Further, in step (1), the acidic catalyst includes at least one of hydrochloric acid, sulfuric acid, nitric acid, and p-toluenesulfonic acid.
In the step (6), the intermediate film is prepared by single-screw or double-screw extrusion casting, and the addition amount of the plasticizer accounts for 27.5% of the mass of the polyvinyl acetal intermediate film.
Further, in the step (6), no other auxiliary capacity formulation system is required to be added in the manufacturing process of the intermediate film.
The c/i of the polyvinyl acetal resin obtained above was obtained by hydrogen nuclear magnetic resonance spectroscopy 1 H NMR) was measured. In characterizing c/i of the polyvinyl acetal resin by nuclear magnetic resonance hydrogen spectrometry, 5mg of the polyvinyl acetal resin was sufficiently dissolved in 0.5mL of DMSO-d6, and scanned at least 16 times on a 600MHz nuclear magnetic resonance spectrometer. The resulting nuclear magnetic patterns were integrated using the MestReNova software, and the ratio of the mole fractions of H element in the interval of 4.35 to 4.25ppm (c-VA) to 4.25 to 4.15ppm (i-VA) was calculated and referred to as the c/i value.

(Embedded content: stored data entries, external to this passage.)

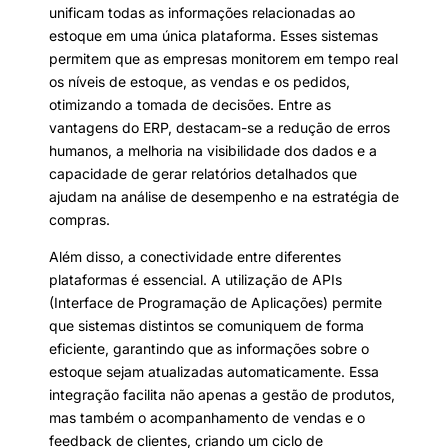
unificam todas as informações relacionadas ao
estoque em uma única plataforma. Esses sistemas
permitem que as empresas monitorem em tempo real
os níveis de estoque, as vendas e os pedidos,
otimizando a tomada de decisões. Entre as
vantagens do ERP, destacam-se a redução de erros
humanos, a melhoria na visibilidade dos dados e a
capacidade de gerar relatórios detalhados que
ajudam na análise de desempenho e na estratégia de
compras.
Além disso, a conectividade entre diferentes
plataformas é essencial. A utilização de APIs
(Interface de Programação de Aplicações) permite
que sistemas distintos se comuniquem de forma
eficiente, garantindo que as informações sobre o
estoque sejam atualizadas automaticamente. Essa
integração facilita não apenas a gestão de produtos,
mas também o acompanhamento de vendas e o
feedback de clientes, criando um ciclo de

The hydroxyl value of the polyvinyl acetal resin prepared above was tested by a chemical titration method. The hydroxyl groups in the polyvinyl acetal resin are esterified with acetic anhydride in pyridine solution, and the excess acetic anhydride is hydrolyzed. And taking phenolphthalein as an indicator, titrating and neutralizing with a NaOH standard solution, and calculating the hydroxyl content in the polyvinyl acetal resin.
The test method of the prepared polyvinyl acetal resin melt finger comprises the following steps: 27.5wt% of triethylene glycol di-isooctanoate is added, and the mixture is passed through a melt index apparatus at 120 ℃ under a load of 21.6kg, and the outflow mass at 10min is recorded as the melt index in g/10min.

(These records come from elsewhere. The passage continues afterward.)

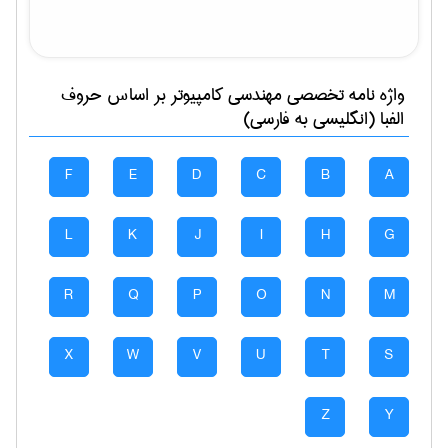
واژه نامه تخصصی
مهندسی كامپيوتر
بر اساس حروف
الفبا (انگلیسی به فارسی)
F
E
D
C
B
A
L
K
J
I
H
G
R
Q
P
O
N
M
X
W
V
U
T
S
Z
Y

The method for testing the compatibility of the plasticizer in the prepared polyvinyl acetal intermediate film comprises the following steps: placing the polyvinyl acetal intermediate film at a constant temperature and humidity for 24h under the conditions that the humidity is 30% and the temperature is 25 ℃ and placing the polyvinyl acetal intermediate film at the bottom to contain oversaturated CuSO under the environment temperature of 25 DEG C 4 The deposition area after 72 hours was calculated in the desiccator of the solution.

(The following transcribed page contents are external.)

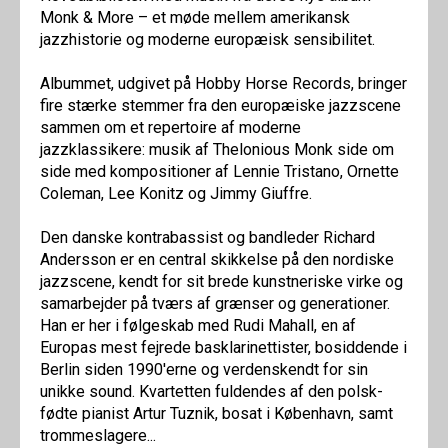
Monk & More – et møde mellem amerikansk
jazzhistorie og moderne europæisk sensibilitet.
Albummet, udgivet på Hobby Horse Records, bringer
fire stærke stemmer fra den europæiske jazzscene
sammen om et repertoire af moderne
jazzklassikere: musik af Thelonious Monk side om
side med kompositioner af Lennie Tristano, Ornette
Coleman, Lee Konitz og Jimmy Giuffre.
Den danske kontrabassist og bandleder Richard
Andersson er en central skikkelse på den nordiske
jazzscene, kendt for sit brede kunstneriske virke og
samarbejder på tværs af grænser og generationer.
Han er her i følgeskab med Rudi Mahall, en af
Europas mest fejrede basklarinettister, bosiddende i
Berlin siden 1990'erne og verdenskendt for sin
unikke sound. Kvartetten fuldendes af den polsk-
fødte pianist Artur Tuznik, bosat i København, samt
trommeslagere...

Compared with the prior art, the invention has the beneficial effects that:
compared with the existing production process, the reaction process of the invention does not need to add additives such as emulsifying agent which can influence the product performance. According to the acetal reaction kinetics of the polyvinyl acetal resin, the compatibility of the polyvinyl acetal resin and the plasticizer is improved by regulating and controlling the sequence distribution of the polyvinyl acetal from the temperature process. The method improves the fluidity and the processability of the polyvinyl acetal film, and improves the compatibility and the performance stability of the plasticizer. The invention also has the characteristics and advantages of simple operation and no need of newly adding other process equipment, and has good market competitiveness.
Detailed Description
The technical solutions of the present invention will be clearly and completely described in connection with the embodiments, and it is obvious that the described embodiments are only some embodiments of the present invention, but not all embodiments. All other embodiments, which can be made by those skilled in the art based on the embodiments of the invention without making any inventive effort, are intended to be within the scope of the invention.
Example 1
(1) 100g of polyvinyl alcohol having an average polymerization degree of 1700 was dissolved in 1000mL of pure water and stirred at 90℃for 1 hour to be sufficiently dissolved, and then cooled to 15 ℃. Adding 35g of hydrochloric acid with the mass concentration of 36-38% into the system, and fully and uniformly mixing. 57g of butyraldehyde were then added dropwise to the system at a constant rate over 30 minutes.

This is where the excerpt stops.